MPs watched the PM’s awkward performance on the ABC’s Q & A on Monday night addressing young people with a degree of alarm. Twelve months ago he would have been treated as a star by the young audience.
But this time he quickly became just another politician. His inability to communicate simply - especially when invited to talk about the idealism of youth, which should have been a gimme for any visionary politician - ensured he lost the audience almost from the start.
There is now a palpable sense that the electoral mood is shifting. This is partly a result of the collapse of green politics - think Copenhagen, the defeat of emissions trading, embarrassing mistakes in the UN science. But it is also down to Tony Abbott whose approach has been to draw a straight line through middle-Australia to the Lodge and go straight at it.
He is having his own honeymoon and at this stage, the Government thinks it has Abbott’s measure. But in truth, it is banking on him making enough mistakes to shake confidence in him as an alternative.
It is already clear Kevin Rudd is hoping to make the 2010 poll a kind of re-run of the 2004 election. Back then, the incumbent PM, John Howard, declared the election to be about one thing: trust. It was extremely effective because once voters become unsure, they stick with the known - ie the incumbents - and with Mark Latham, well, it wasn’t hard to nurture those doubts.
That’s what all the attacks on Barnaby Joyce are really about - establishing the case that Abbott and his team are a risk. Risk is being mentioned a lot and will continue to be. It’s a fruitful line of attack because by any measure, the ill-disciplined Joyce is a political risk. Moreover, his selection for such a critical job does suggest Mr Abbott can get ahead of himself and over-do the whole boldness thing.
The more softly spoken Nick Minchin would have been far better, and would have given the under-powered economic team a deal more rigour - not to mention political experience. Abbott should make the change soon and put the issue behind him.

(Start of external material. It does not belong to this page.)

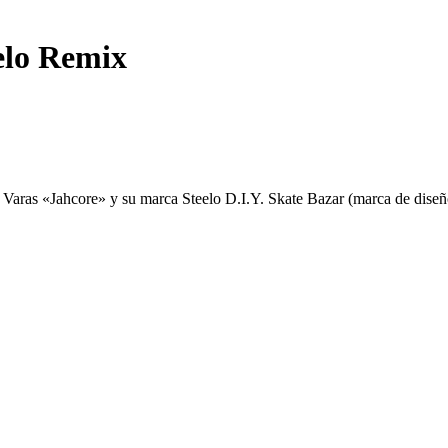
elo Remix
Varas «Jahcore» y su marca Steelo D.I.Y. Skate Bazar (marca de diseño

But risk can work both ways. The debacle of the home insulation program, and the fact that Kevin Rudd has spent some of his own trust account this week shoring up his minister, Peter Garrett, raises trust questions too. Questions like, who do you trust to manage big spending programs, and who do you trust to pay off debt?
The next few opinion polls will be critical. Labor is along way from panic stations just yet but if the gloss is coming off Kevin 07, some Labor MPs might begin to look for a new answer to the question of who do you trust to get you over the line? And they might start to answer, Julia Gillard.